Excerpts from a dataset.
----

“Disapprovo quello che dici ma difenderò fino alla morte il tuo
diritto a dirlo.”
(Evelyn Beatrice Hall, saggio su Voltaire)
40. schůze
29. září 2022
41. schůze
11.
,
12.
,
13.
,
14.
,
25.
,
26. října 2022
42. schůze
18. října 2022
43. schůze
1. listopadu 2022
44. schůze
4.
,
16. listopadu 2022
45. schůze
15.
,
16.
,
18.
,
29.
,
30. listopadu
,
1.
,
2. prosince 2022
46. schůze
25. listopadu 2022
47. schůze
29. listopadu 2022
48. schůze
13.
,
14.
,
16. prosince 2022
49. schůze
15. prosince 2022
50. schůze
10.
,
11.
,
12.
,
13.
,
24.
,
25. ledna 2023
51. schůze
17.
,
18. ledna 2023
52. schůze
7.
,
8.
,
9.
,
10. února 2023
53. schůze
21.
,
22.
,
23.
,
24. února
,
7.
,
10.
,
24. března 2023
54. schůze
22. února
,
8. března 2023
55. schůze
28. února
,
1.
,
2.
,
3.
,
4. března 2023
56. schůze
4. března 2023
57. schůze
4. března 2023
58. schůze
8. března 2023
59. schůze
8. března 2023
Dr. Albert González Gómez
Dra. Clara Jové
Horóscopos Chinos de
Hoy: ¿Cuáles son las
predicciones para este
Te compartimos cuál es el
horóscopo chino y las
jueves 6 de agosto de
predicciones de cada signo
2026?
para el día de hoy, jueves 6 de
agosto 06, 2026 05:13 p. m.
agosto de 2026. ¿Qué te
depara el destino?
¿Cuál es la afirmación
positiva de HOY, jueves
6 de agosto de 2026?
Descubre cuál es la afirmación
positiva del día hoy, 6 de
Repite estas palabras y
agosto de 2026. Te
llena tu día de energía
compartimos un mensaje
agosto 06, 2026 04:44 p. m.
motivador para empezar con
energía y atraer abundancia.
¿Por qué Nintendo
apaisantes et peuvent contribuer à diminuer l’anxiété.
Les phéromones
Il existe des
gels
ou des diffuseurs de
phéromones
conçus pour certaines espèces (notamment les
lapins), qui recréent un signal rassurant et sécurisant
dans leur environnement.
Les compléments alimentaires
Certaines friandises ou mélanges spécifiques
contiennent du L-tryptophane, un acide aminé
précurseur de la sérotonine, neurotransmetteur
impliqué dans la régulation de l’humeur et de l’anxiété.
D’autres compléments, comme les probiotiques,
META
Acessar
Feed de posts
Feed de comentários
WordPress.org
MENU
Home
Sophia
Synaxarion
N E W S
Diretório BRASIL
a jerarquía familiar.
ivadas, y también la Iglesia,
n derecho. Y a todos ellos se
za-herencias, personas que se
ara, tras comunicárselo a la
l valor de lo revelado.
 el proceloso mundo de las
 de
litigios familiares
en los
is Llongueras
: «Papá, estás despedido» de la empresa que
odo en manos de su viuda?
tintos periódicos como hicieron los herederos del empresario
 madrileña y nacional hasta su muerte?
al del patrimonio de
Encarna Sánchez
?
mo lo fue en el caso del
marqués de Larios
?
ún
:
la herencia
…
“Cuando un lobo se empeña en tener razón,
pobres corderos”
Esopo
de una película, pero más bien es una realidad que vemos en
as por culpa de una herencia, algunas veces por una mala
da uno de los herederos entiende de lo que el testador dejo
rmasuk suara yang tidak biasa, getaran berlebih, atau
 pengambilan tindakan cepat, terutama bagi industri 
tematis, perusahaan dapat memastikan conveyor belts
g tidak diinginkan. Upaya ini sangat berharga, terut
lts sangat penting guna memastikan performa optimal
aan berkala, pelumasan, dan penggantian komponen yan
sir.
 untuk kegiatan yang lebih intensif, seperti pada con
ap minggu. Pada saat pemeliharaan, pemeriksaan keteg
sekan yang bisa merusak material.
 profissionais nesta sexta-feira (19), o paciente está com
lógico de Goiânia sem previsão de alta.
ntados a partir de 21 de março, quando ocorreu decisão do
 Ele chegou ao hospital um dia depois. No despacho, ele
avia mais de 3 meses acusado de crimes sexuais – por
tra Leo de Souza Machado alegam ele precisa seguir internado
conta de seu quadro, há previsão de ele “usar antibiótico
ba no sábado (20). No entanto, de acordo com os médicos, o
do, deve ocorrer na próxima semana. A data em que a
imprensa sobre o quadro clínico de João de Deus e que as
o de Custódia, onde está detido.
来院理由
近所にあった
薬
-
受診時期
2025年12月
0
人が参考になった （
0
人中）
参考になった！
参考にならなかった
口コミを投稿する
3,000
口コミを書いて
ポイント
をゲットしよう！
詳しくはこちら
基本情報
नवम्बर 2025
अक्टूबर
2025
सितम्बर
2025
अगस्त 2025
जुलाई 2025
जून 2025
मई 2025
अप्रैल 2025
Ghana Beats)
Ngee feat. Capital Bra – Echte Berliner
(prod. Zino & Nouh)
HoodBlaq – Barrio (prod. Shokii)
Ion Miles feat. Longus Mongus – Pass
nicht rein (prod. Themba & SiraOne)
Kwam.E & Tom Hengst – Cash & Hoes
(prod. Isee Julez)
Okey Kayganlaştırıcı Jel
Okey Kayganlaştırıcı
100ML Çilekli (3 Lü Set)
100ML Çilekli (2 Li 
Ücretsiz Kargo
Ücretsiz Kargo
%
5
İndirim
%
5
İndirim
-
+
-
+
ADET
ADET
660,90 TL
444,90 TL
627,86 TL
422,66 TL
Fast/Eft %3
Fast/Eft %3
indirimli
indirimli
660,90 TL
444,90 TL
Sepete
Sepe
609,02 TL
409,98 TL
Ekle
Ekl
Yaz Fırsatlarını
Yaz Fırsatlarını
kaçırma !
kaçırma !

----

Work instructions. Print, from the entries above, the line with "sekan yang bisa merusak material.", the line with "tra Leo de Souza" and all lines between them, exactly and with nothing else.

Expected answer.
sekan yang bisa merusak material.
 profissionais nesta sexta-feira (19), o paciente está com
lógico de Goiânia sem previsão de alta.
ntados a partir de 21 de março, quando ocorreu decisão do
 Ele chegou ao hospital um dia depois. No despacho, ele
avia mais de 3 meses acusado de crimes sexuais – por
tra Leo de Souza Machado alegam ele precisa seguir internado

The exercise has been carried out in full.